ECLI:NL:RBDHA:2020:2743

Rechtbank Den Haag

Datum uitspraak
26 maart 2020
Publicatiedatum
27 maart 2020
Zaaknummer
NL20.5825
Instantie
Rechtbank Den Haag
Type
Uitspraak
Rechtsgebied
Bestuursrecht; Vreemdelingenrecht
Procedures
  • Eerste aanleg - meervoudig
Vindplaatsen
  • Rechtspraak.nl
AI samenvatting door LexboostAutomatisch gegenereerd

Afwijzing verzoek om voorlopige voorziening in asielzaak

In deze zaak heeft de voorzieningenrechter van de Rechtbank Den Haag op 26 maart 2020 uitspraak gedaan in een verzoek om een voorlopige voorziening in het kader van een asielaanvraag. De verzoeker, vertegenwoordigd door zijn gemachtigde mr. J.M.M. Heilbron, had een aanvraag ingediend voor een verblijfsvergunning asiel voor bepaalde tijd. Deze aanvraag werd door de Staatssecretaris van Justitie en Veiligheid, verweerder in deze procedure, niet in behandeling genomen op basis van artikel 30, eerste lid, van de Vreemdelingenwet 2000. Hiertegen heeft de verzoeker beroep ingesteld en verzocht om een voorlopige voorziening.

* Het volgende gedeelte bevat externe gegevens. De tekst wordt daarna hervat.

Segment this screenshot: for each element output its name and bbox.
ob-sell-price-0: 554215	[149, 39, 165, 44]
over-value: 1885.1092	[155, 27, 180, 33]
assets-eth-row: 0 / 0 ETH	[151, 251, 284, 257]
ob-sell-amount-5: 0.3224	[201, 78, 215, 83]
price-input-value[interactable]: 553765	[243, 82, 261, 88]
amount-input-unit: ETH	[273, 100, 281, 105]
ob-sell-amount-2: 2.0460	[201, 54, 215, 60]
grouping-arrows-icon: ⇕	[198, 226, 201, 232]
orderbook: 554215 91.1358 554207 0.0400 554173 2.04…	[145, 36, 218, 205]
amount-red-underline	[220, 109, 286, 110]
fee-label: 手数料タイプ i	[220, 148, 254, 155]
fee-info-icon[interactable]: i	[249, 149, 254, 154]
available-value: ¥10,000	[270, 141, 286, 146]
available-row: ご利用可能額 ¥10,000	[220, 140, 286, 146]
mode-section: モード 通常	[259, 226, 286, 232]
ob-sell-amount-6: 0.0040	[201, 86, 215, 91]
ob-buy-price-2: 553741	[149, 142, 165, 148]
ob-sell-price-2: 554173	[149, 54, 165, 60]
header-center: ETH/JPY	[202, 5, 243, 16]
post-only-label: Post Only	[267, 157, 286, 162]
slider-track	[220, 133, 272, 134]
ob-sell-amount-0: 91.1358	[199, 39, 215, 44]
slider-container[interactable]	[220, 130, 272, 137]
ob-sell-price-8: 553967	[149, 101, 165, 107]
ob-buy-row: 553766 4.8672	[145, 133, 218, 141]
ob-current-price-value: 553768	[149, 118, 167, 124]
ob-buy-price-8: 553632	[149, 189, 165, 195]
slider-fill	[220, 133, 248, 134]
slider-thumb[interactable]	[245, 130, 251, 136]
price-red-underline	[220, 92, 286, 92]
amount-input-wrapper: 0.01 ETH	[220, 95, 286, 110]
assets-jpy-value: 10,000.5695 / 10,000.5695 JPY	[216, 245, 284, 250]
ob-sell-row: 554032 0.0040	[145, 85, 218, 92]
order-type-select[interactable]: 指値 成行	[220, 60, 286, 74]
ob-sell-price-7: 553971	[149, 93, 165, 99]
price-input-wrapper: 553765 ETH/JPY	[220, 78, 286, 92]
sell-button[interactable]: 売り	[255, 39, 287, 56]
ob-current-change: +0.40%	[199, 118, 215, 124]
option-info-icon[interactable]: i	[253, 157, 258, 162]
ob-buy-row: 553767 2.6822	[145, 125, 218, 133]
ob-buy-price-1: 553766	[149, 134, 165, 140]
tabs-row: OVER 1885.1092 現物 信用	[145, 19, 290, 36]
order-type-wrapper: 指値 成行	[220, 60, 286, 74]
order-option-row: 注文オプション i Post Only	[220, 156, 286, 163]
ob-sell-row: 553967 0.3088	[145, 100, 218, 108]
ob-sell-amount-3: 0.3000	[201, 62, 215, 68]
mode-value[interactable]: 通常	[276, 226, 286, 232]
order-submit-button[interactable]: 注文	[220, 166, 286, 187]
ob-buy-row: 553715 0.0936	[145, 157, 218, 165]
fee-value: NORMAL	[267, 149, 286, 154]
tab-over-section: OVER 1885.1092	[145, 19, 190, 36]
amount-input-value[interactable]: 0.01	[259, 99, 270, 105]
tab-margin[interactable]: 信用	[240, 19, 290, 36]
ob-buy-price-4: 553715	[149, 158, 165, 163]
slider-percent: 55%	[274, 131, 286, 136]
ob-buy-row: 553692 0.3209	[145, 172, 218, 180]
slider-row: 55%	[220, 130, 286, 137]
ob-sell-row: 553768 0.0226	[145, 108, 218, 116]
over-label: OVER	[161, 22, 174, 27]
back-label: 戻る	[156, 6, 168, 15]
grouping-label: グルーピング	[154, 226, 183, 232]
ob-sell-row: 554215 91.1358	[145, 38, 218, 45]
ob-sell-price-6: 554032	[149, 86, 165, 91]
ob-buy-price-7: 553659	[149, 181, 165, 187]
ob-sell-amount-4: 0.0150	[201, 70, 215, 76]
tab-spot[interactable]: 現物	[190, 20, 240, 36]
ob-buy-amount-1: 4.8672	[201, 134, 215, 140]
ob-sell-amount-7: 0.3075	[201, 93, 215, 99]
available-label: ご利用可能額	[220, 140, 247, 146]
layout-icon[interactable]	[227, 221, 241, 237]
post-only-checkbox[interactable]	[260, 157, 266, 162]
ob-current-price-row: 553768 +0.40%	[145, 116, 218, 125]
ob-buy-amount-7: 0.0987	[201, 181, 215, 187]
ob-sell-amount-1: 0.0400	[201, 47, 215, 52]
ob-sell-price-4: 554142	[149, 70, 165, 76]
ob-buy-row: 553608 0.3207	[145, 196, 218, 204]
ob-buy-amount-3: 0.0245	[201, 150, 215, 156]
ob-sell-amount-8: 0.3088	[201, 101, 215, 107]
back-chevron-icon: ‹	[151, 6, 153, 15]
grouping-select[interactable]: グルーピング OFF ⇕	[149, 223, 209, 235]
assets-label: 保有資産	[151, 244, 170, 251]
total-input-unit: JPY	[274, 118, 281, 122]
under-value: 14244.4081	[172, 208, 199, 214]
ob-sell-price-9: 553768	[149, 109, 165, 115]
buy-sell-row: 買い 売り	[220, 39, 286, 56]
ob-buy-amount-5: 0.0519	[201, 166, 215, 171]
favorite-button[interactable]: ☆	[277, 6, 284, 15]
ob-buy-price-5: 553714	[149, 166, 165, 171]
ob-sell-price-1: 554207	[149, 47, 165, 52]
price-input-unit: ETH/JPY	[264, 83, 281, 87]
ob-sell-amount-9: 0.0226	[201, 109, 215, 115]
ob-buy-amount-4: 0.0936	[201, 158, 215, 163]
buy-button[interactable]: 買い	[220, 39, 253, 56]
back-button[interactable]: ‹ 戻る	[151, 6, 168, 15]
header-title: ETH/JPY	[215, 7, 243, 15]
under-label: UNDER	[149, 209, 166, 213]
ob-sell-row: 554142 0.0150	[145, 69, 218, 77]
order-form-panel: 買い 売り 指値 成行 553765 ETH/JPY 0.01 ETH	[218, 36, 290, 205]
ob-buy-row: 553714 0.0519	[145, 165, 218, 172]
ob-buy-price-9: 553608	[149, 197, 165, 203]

De voorzieningenrechter heeft op basis van artikel 8:83, vierde lid, van de Algemene wet bestuursrecht (Awb) uitspraak gedaan zonder zitting. In een eerdere uitspraak, zaaknummer NL20.5824, heeft de rechtbank het beroep in de bodemzaak ongegrond verklaard. Hierdoor was er geen grond meer voor het treffen van een voorlopige voorziening, en heeft de voorzieningenrechter het verzoek om voorlopige voorziening afgewezen. Tevens is er geen aanleiding voor een proceskostenveroordeling.

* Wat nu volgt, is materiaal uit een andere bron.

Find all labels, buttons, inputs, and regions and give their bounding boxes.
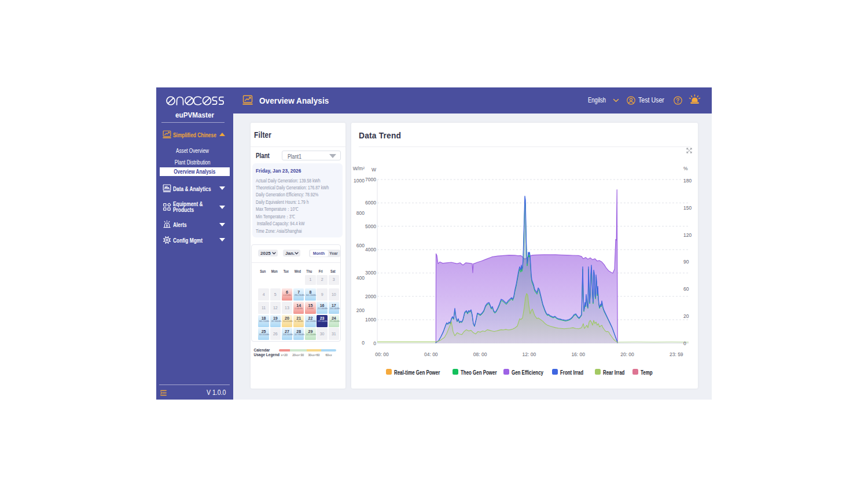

De uitspraak is gedaan door mr. M.V. van Baaren, in aanwezigheid van griffier mr. L. Meijer. Tegen deze uitspraak staat geen rechtsmiddel open, en de uitspraak is openbaar gemaakt door middel van publicatie.

Uitspraak

RECHTBANK DEN HAAG

Zittingsplaats Rotterdam
Bestuursrecht
zaaknummer: NL20.5825
uitspraak van de voorzieningenrechter als bedoeld in artikel 8:83, vierde lid, van de Algemene wet bestuursrecht in de zaak tussen

[naam verzoeker] , verzoeker

V-nummer: [nummer]
(gemachtigde: mr. J.M.M. Heilbron),
en

de Staatssecretaris van Justitie en Veiligheid, verweerder

(gemachtigde: mr. M.P. de Boo).

Procesverloop

Bij besluit van 4 maart 2020 (het bestreden besluit) heeft verweerder de aanvraag van verzoeker tot het verlenen van een verblijfsvergunning asiel voor bepaalde tijd niet in behandeling genomen op grond van artikel 30, eerste lid, van de Vreemdelingenwet (Vw) 2000.
Verzoeker heeft tegen het bestreden besluit beroep ingesteld. Hij heeft verder de voorzieningenrechter verzocht om een voorlopige voorziening te treffen.
De voorzieningenrechter doet op grond van artikel 8:83, vierde lid, van de Algemene wet bestuursrecht (Awb) uitspraak zonder zitting. De rechtbank sluit het onderzoek.

Overwegingen

1. Bij uitspraak van vandaag, zaaknummer NL20.5824, heeft de rechtbank het beroep in de bodemzaak waarover dit verzoek om voorlopige voorziening gaat ongegrond verklaard. De voorzieningenrechter wijst daarom het verzoek om voorlopige voorziening af. Omdat de rechtbank het beroep ongegrond heeft verklaard, is namelijk geen voorlopige voorziening meer mogelijk.
2. Voor een proceskostenveroordeling bestaat geen aanleiding.

Beslissing

De voorzieningenrechter wijst het verzoek om voorlopige voorziening af.
Deze uitspraak is gedaan door mr. M.V. van Baaren, voorzieningenrechter, in aanwezigheid van mr. L. Meijer, griffier.
Deze uitspraak is openbaar gemaakt door middel van publicatie op
www.rechtspraak.nl. Deze uitspraak is aan partijen bekendgemaakt op:
Rechtsmiddel
Tegen deze uitspraak staat geen rechtsmiddel open.